The President, however, said he might be forced to declare a revolutionary government if the country, like a ship, "is about to capsize."
"If the country is going like a ship about to capsize then that would be the time, maybe, I will have to declare [a revolutionary government]," he said.
"Other than that wala akong nakitang rason bakit ako mag-revolutionary government."
While the President has already dismissed the idea of setting up a revolutionary government, in recent days he said he wants an overhauled Constitution that has strong anti-corruption provisions.
To allay fears he would use the Charter change to extend his stay in office, he assured the public he will step down once the revision of his desired version of the charter is fulfilled.
Various pro-Duterte groups around the country, including in the President’s home city of Davao, are scheduled to hold rallies today to call on the setting up of a revolutionary government, as the country celebrates the 154th birth anniversary of Andres Bonifacio.
Duterte said he respects the decision of his supporters to mount rallies calling for the setting up of a revolutionary government, noting that these may be borne out of the frustration over the corruption in government.
Cause-oriented group Tindig Pilipinas, which counts prominent political opposition figures as its members, however, is not convinced that Duterte has indeed abandoned the idea of setting up a revolutionary government.
"Let us not be fooled by President Duterte and his administration’s capacity to hem and haw or be deceived by their seeming reluctance to declare a revolutionary government," Tindig Pilipinas said in a statement.
"Their plans subvert our Constitution, upend our laws and rend our social fabric are serious and real. The threat is imminent."
The group added that the "promise of a golden age brought by revolutionary government is a myth."
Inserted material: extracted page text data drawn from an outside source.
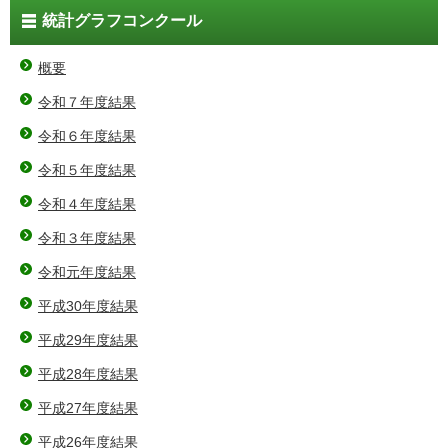
統計グラフコンクール
概要
令和７年度結果
令和６年度結果
令和５年度結果
令和４年度結果
令和３年度結果
令和元年度結果
平成30年度結果
平成29年度結果
平成28年度結果
平成27年度結果
平成26年度結果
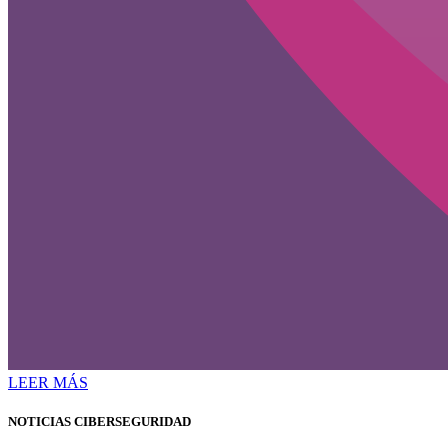
LEER MÁS
NOTICIAS CIBERSEGURIDAD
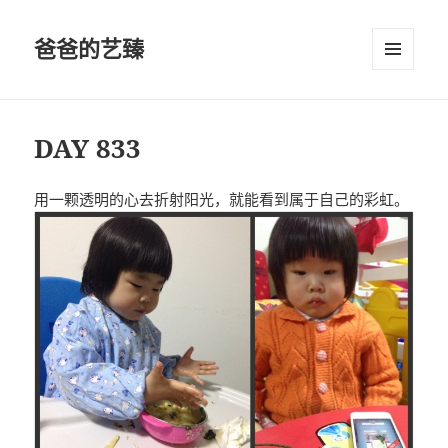
爸爸的艺臻
菜单和
挂件
DAY 833
用一颗透明的心去折射阳光，就能看到属于自己的彩虹。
"Our country was once fooled by President Marcos and his promise of a New Society. In the end, we became a beggar state and the doormat of Asia. That is why we say Never Again."
"If Duterte has been unable to wield the tremendous powers of the Presidency to bring about the reforms he has promised under a democracy, he is at best incompetent, at worse, traitorous or both. He cannot be given more powers when he has proven himself capable only of using those powers to benefit himself and his friends."
Vice President Leni Robredo also rejected the idea of setting up a revolutionary government, adding it would be "ironic" since the establishment of such will mean the dissolution of the present government.
"Nakakabahala ito, kasi kapag sinabi kasing revolutionary government, gusto mong isantabi iyong Konstitusyon. Laban ito sa mga existing na batas, kaya nakakabahala," Robredo said in a chance interview during the celebration of Bonifacio Day in Caloocan City.
"Iyong tanong nito, iyong mga sasali ba dito…may be held liable? Kasi iyong pag-alsa laban sa Konstitusyon, pag-alsa iyon laban sa pamahalaan."